+++ Data shown

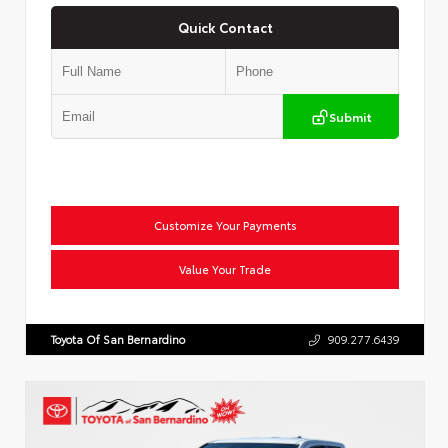
Quick Contact
Submit
Customize Your Payments
Value Your Trade
Toyota Of San Bernardino
909.277.6439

++++++

§ What is expected: With the line containing "Customize Your Payments" as the first, output each line through the final line of the entries above, exactly.

§ Answer to this problem:
Customize Your Payments
Value Your Trade
Toyota Of San Bernardino
909.277.6439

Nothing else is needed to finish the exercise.